“Me quiero bajar de este bus”, le repito a un amigo estos días. Lo digo con ironía y un poco de humor, al tomar conciencia del mundo en el que hoy vivimos.
Estoy hablando del afán por la apariencia, lo inmediato, lo superficial, el impulso por aumentar el engagement, adaptarse a las demandas del algoritmo y optimizar constantemente el rendimiento.
Y todo esto en perjuicio del amor por la lentitud, la rumiación, el auténtico desarrollo humano y espiritual.
En cambio, respondemos a las demandas del performativo y del desempeño mediante técnicas como el mindfulness, el yoga, los patrones de bienestar y los retiros, entre otras. Nos desviamos del propósito originario de estas prácticas, subordinándolas a intereses y agendas que, al final, son primordialmente económicos.
En lugar de domar y hasta trascender nuestro ego, de forma sutil, lo inflamos, le damos espacio y protagonismo. Lo convertimos en un ego hipertrofiado.
El ego y el narcisismo espiritual son hoy de las tendencias más tristes que podemos observar. Es un ego que se disfraza de iluminación.
En varios de sus libros, como La sociedad del rendimiento y Psicopolítica, el filósofo surcoreano Byung-Chul Han ha analizado en profundidad este fenómeno. Para él, todo eso no es más que el triunfo del modelo neoliberal, que ha logrado mercantilizar incluso la salud mental, el bienestar y la espiritualidad.
Finalmente, todo eso no es más que el síntoma de una vida que se quiere vivir en la superficie.
Por eso digo, con ironía y un toque de humor, a mi amigo: “Me quiero bajar de este bus”.
Vivir a contracorriente
Bajarse de este bus implica tomar decisiones radicales y contra la corriente. No se trata de abandonar el mundo, sino de habitarlo de manera distinta.
Se trata, creo, de vivir en contra de la corriente.
Eso implica alejarse del ruido, desengancharse de lo que parece brillar, abandonar la búsqueda del éxito en sí mismo como mecanismo de validación propia.
Se trata de elegir algo diferente y tan lejano de la propuesta del mundo contemporáneo.
Es decir, se trata de elegir el silencio, la quietud y la soledad, entendida como la capacidad de estar consigo mismos.
Estas son las condiciones necesarias, además, para un autoconocimiento auténtico, que facilita el crecimiento humano y espiritual.
De hecho, es en el silencio y la quietud que emergen de nuestro subconsciente los pensamientos y las emociones vinculados a las heridas que llevamos en nuestro interior.
Los padres y las madres del desierto llamaban a estos pensamientos malévolos [logismoi] porque impedían la plenitud de la vida.

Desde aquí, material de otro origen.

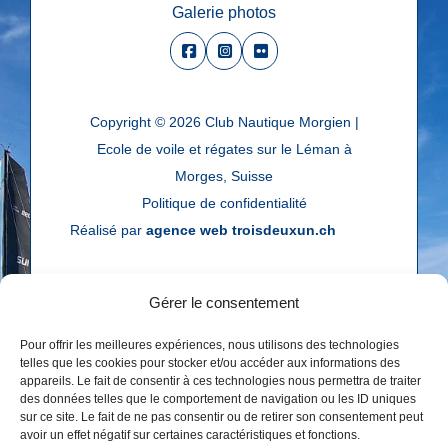
Galerie photos
Copyright © 2026
Club Nautique Morgien |
Ecole de voile et régates sur le Léman à
Morges, Suisse
Politique de confidentialité
Réalisé par
agence web troisdeuxun.ch
Gérer le consentement
Pour offrir les meilleures expériences, nous utilisons des technologies
telles que les cookies pour stocker et/ou accéder aux informations des
appareils. Le fait de consentir à ces technologies nous permettra de traiter
des données telles que le comportement de navigation ou les ID uniques
sur ce site. Le fait de ne pas consentir ou de retirer son consentement peut
avoir un effet négatif sur certaines caractéristiques et fonctions.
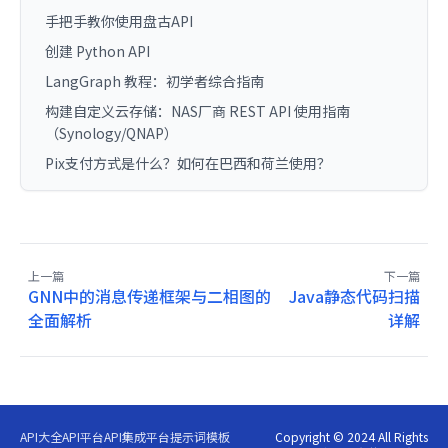
手把手教你使用盘古API
创建 Python API
LangGraph 教程：初学者综合指南
构建自定义云存储：NAS厂商 REST API 使用指南
（Synology/QNAP）
Pix支付方式是什么？如何在巴西和荷兰使用？
上一篇
下一篇
GNN中的消息传递框架与二相图的
Java静态代码扫描
全面解析
详解
API大全
API平台
API集成平台
提示词模板
Copyright © 2024 All Rights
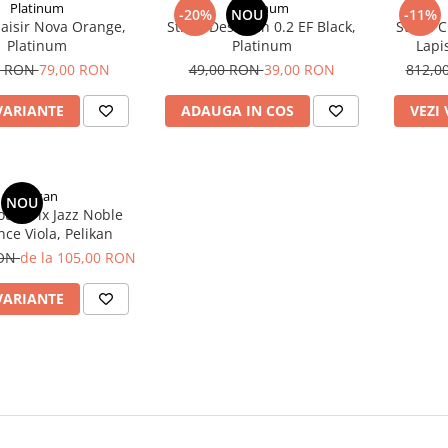
Platinum
Platinum
-20%
NOU
-11%
Plaisir Nova Orange,
Stilou Desk Pen 0.2 EF Black,
Stilou 
Platinum
Platinum
Lapis
Spec
0 RON
79,00 RON
49,00 RON
39,00 RON
812,0
VARIANTE
ADAUGA IN COS
VEZI
Pelikan
NOU
lou + Pix Jazz Noble
nce Viola, Pelikan
RON
de la 105,00 RON
VARIANTE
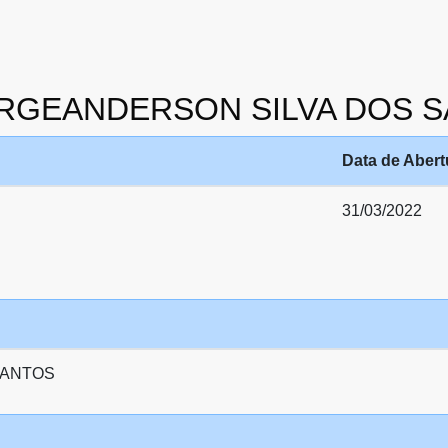
5 JORGEANDERSON SILVA DOS 
Data de Abert
31/03/2022
SANTOS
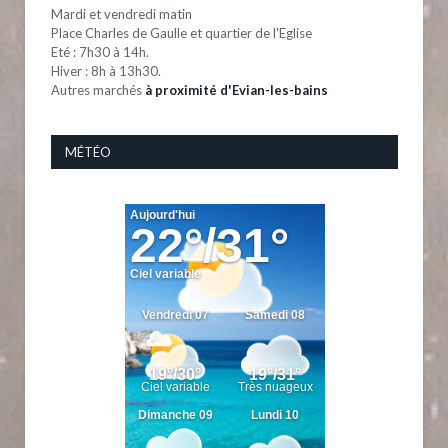
Mardi et vendredi matin
Place Charles de Gaulle et quartier de l'Eglise
Eté : 7h30 à 14h.
Hiver : 8h à 13h30.
Autres marchés
à proximité d'Evian-les-bains
MÉTÉO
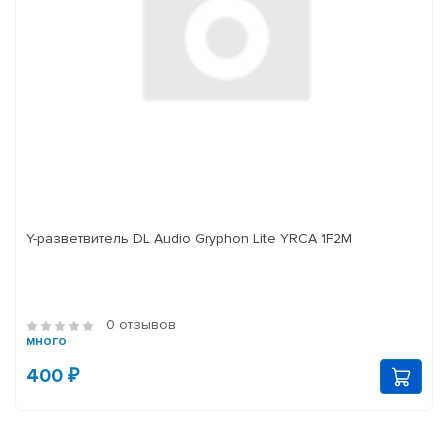
Y-разветвитель DL Audio Gryphon Lite YRCA 1F2M
0 отзывов
много
400 ₽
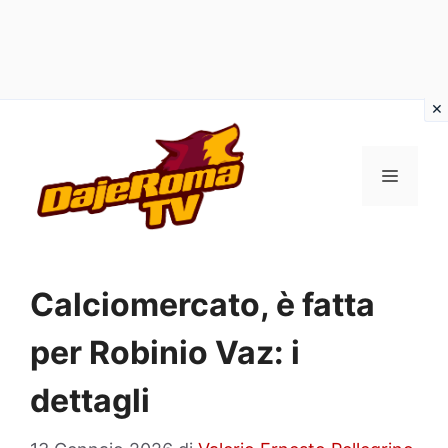
Vai
al
MENU
contenuto
Calciomercato, è fatta
per Robinio Vaz: i
dettagli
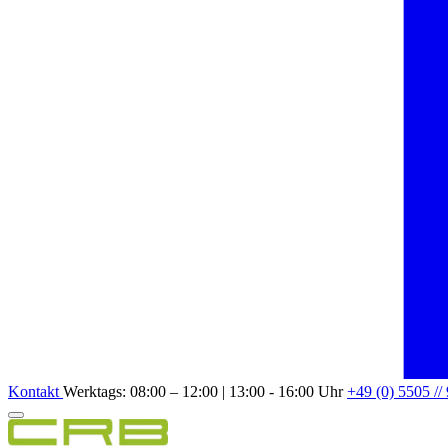
Kontakt
Werktags: 08:00 – 12:00 | 13:00 - 16:00 Uhr
+49 (0) 5505 //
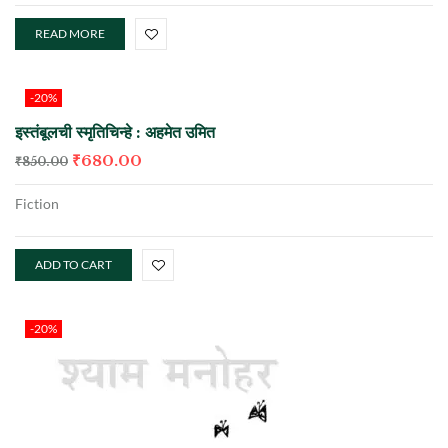
READ MORE
-20%
इस्तंबूलची स्मृतिचिन्हे : अहमेत उमित
₹
680.00
₹
850.00
Fiction
ADD TO CART
-20%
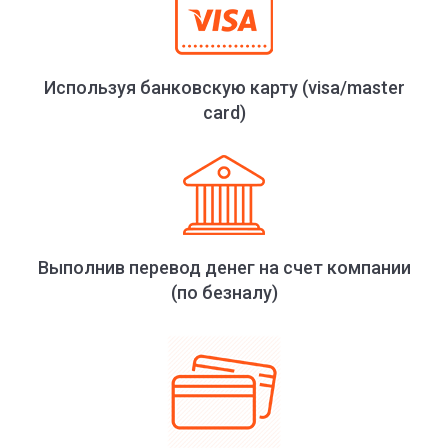
Используя банковскую карту (visa/master
card)
Выполнив перевод денег на счет компании
(по безналу)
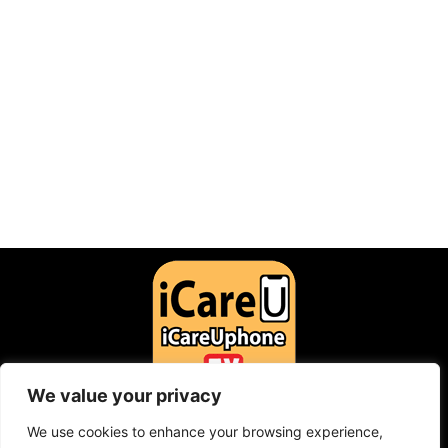
We value your privacy
F
Y
I
a
o
n
c
u
s
We use cookies to enhance your browsing experience,
Contact: icareuphone@gmail.com
e
t
t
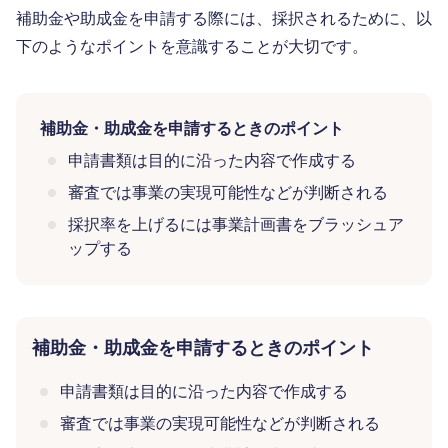
補助金や助成金を申請する際には、採択されるために、以
下のようなポイントを意識することが大切です。
補助金・助成金を申請するときのポイント
申請書類は目的に沿った内容で作成する
審査では事業の実現可能性などが判断される
採択率を上げるには事業計画書をブラッシュア
ップする
補助金・助成金を申請するときのポイント
申請書類は目的に沿った内容で作成する
審査では事業の実現可能性などが判断される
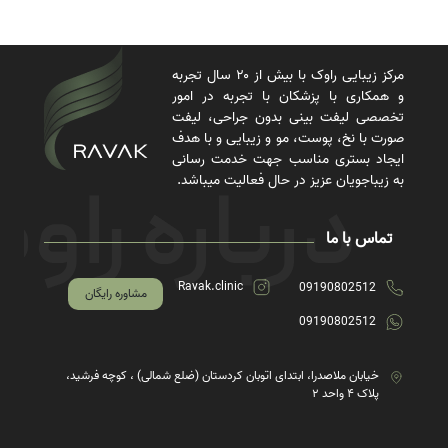
مرکز زیبایی راوک با بیش از ۲۰ سال تجربه
و همکاری با پزشکان با تجربه در امور
تخصصی لیفت بینی بدون جراحی، لیفت
صورت با نخ، پوست، مو و زیبایی و با هدف
ایجاد بستری مناسب جهت خدمت رسانی
به زیباجویان عزیز در حال فعالیت میباشد.
تماس با ما
Ravak.clinic
09190802512
مشاوره رایگان
09190802512
خیابان ملاصدرا، ابتدای اتوبان کردستان (ضلع شمالی) ، کوچه فرشید،
پلاک ۴ واحد ۲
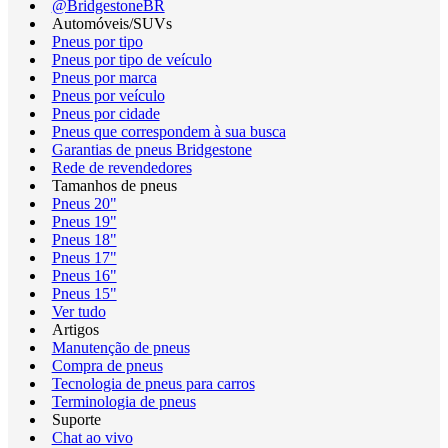
@BridgestoneBR
Automóveis/SUVs
Pneus por tipo
Pneus por tipo de veículo
Pneus por marca
Pneus por veículo
Pneus por cidade
Pneus que correspondem à sua busca
Garantias de pneus Bridgestone
Rede de revendedores
Tamanhos de pneus
Pneus 20"
Pneus 19"
Pneus 18"
Pneus 17"
Pneus 16"
Pneus 15"
Ver tudo
Artigos
Manutenção de pneus
Compra de pneus
Tecnologia de pneus para carros
Terminologia de pneus
Suporte
Chat ao vivo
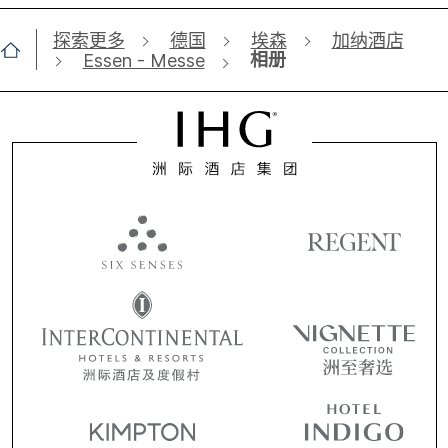
探索更多
德国
埃森
加纳酒店
相册
Essen - Messe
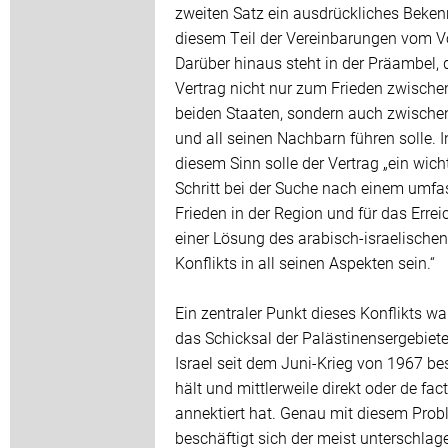
zweiten Satz ein ausdrückliches Beken
diesem Teil der Vereinbarungen vom Vo
Darüber hinaus steht in der Präambel, 
Vertrag nicht nur zum Frieden zwische
beiden Staaten, sondern auch zwischen
und all seinen Nachbarn führen solle. I
diesem Sinn solle der Vertrag „ein wich
Schritt bei der Suche nach einem umf
Frieden in der Region und für das Errei
einer Lösung des arabisch-israelischen
Konflikts in all seinen Aspekten sein.“
Ein zentraler Punkt dieses Konflikts wa
das Schicksal der Palästinensergebiete
Israel seit dem Juni-Krieg von 1967 be
hält und mittlerweile direkt oder de fac
annektiert hat. Genau mit diesem Pro
beschäftigt sich der meist unterschlag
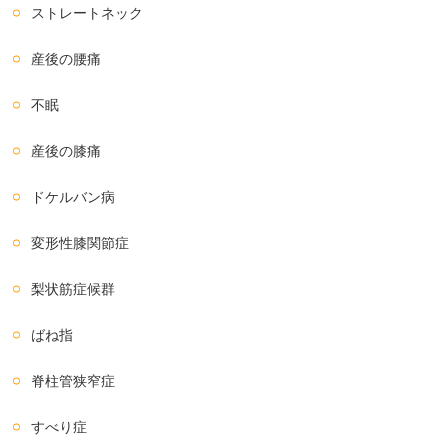
ストレートネック
産後の腰痛
不眠
産後の膝痛
ドケルバン病
変形性膝関節症
梨状筋症候群
ばね指
脊柱管狭窄症
すべり症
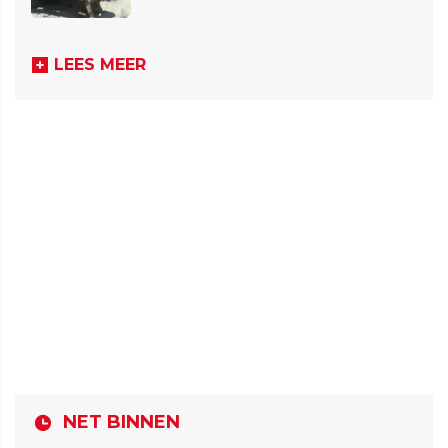
LEES MEER
NET BINNEN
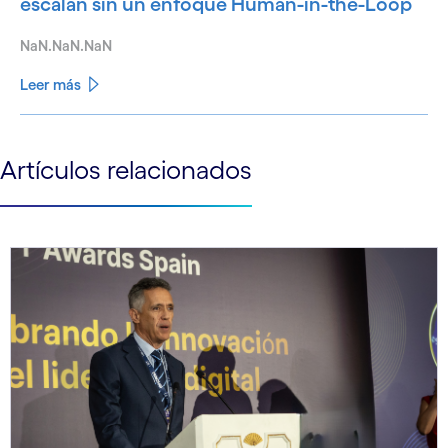
escalan sin un enfoque Human-in-the-Loop
NaN.NaN.NaN
Leer más
See less
Artículos relacionados
See more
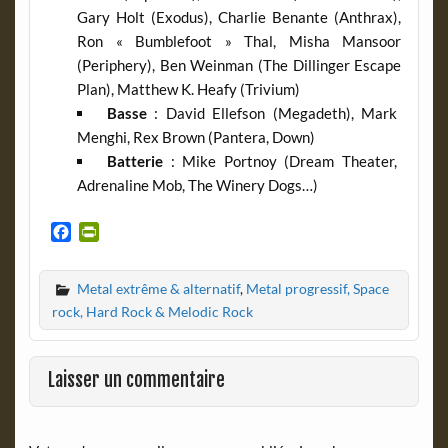
Gary Holt (Exodus), Charlie Benante (Anthrax),
Ron « Bumblefoot » Thal, Misha Mansoor
(Periphery), Ben Weinman (The Dillinger Escape
Plan), Matthew K. Heafy (Trivium)
Basse
: David Ellefson (Megadeth), Mark
Menghi, Rex Brown (Pantera, Down)
Batterie
: Mike Portnoy (Dream Theater,
Adrenaline Mob, The Winery Dogs…)
F
P
a
r
c
i
Metal extrême & alternatif
,
Metal progressif, Space
e
n
b
t
rock, Hard Rock & Melodic Rock
o
F
o
r
k
i
Laisser un commentaire
e
n
d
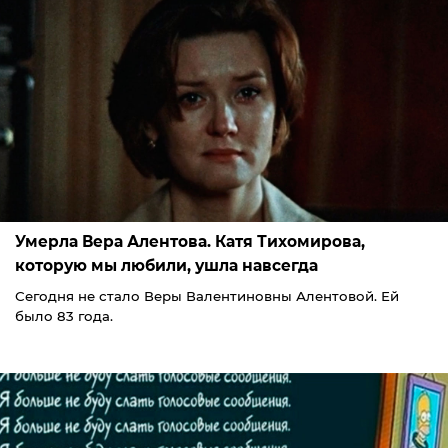
Умерла Вера Алентова. Катя Тихомирова,
которую мы любили, ушла навсегда
Сегодня не стало Веры Валентиновны Алентовой. Ей
было 83 года.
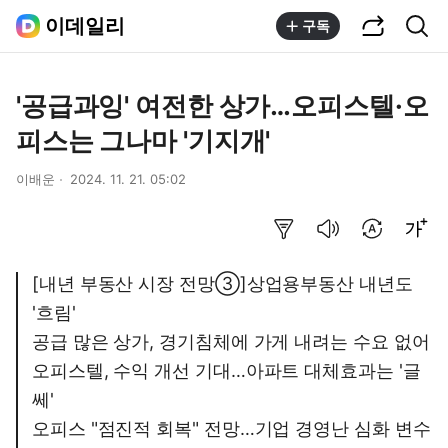
공유하기
통합검색
이데일리
구독
'공급과잉' 여전한 상가…오피스텔·오
피스는 그나마 '기지개'
이배운
2024. 11. 21. 05:02
요약보기
음성으로 듣기
번역 설정
글씨크기 조절하기
[내년 부동산 시장 전망③]상업용부동산 내년도
'흐림'
공급 많은 상가, 경기침체에 가게 내려는 수요 없어
오피스텔, 수익 개선 기대…아파트 대체효과는 '글
쎄'
오피스 "점진적 회복" 전망…기업 경영난 심화 변수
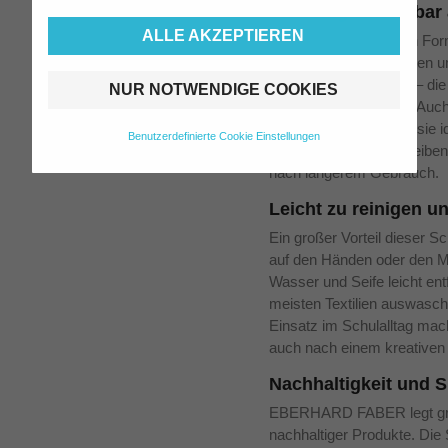
Vielseitig einsetzba
ALLE AKZEPTIEREN
Dank ihrer besonderen F
Temperafarben auf vielen u
Pappe bis hin zu Holz – die
NUR NOTWENDIGE COOKIES
trocknen gleichmäßig. Auc
übermalt werden, was sie i
Benutzerdefinierte Cookie Einstellungen
leuchtenden Farben bleiben 
nach längerem Gebrauch.
Leicht zu reinigen 
Ein großer Vorteil dieser S
auf den Händen oder den Ma
Wasser und Seife leicht en
meisten Textilien auswasch
Einsatz im Schulalltag mach
auch nach einem kreativen 
Nachhaltigkeit und S
EBERHARD FABER legt groß
nachhaltiger Produkte. Die 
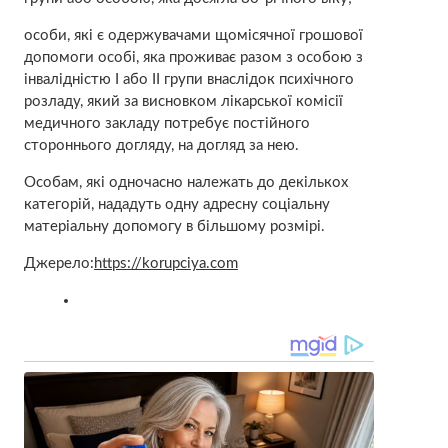
особи, які є одержувачами щомісячної грошової
допомоги особі, яка проживає разом з особою з
інвалідністю I або II групи внаслідок психічного
розладу, який за висновком лікарської комісії
медичного закладу потребує постійного
стороннього догляду, на догляд за нею.
Особам, які одночасно належать до декількох
категорій, нададуть одну адресну соціальну
матеріальну допомогу в більшому розмірі.
Джерело:
https://korupciya.com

Dentro de un proceso de autoconocimiento, en lugar de ser un obstáculo, se convertían en la motivación para emprender una lucha espiritual que permitía la metanoia, es decir, la transformación de la estructura más profunda de nuestra mente.
Los padres y las madres del desierto se volvían conscientes y se liberaban de sus pensamientos malévolos en la soledad y la quietud del desierto, lejos del ruido del mundo.
Estoy convencido de que un líder auténtico, hoy, que quiera aportar de forma positiva a la transformación del mundo, no puede evitar el encuentro con su “logismoi”. Es decir, con las partes de su subconsciente que aún tienen que ser purificadas, sanadas.
Pero este proceso requiere bajarse del bus…
La capacidad de discernir
Además, es cultivando el recogimiento, resultado de la soledad, el silencio y la quietud, que fomentamos la capacidad de discernimiento —una capacidad de liderazgo fundamental hoy, cuando necesitamos tomar decisiones de calidad en un contexto frágil, complejo, ansioso y muchas veces incomprensible.
La claridad que hoy se necesita para tomar decisiones de calidad, requiere el silencio y el recogimiento. Y es el fruto del discernimiento.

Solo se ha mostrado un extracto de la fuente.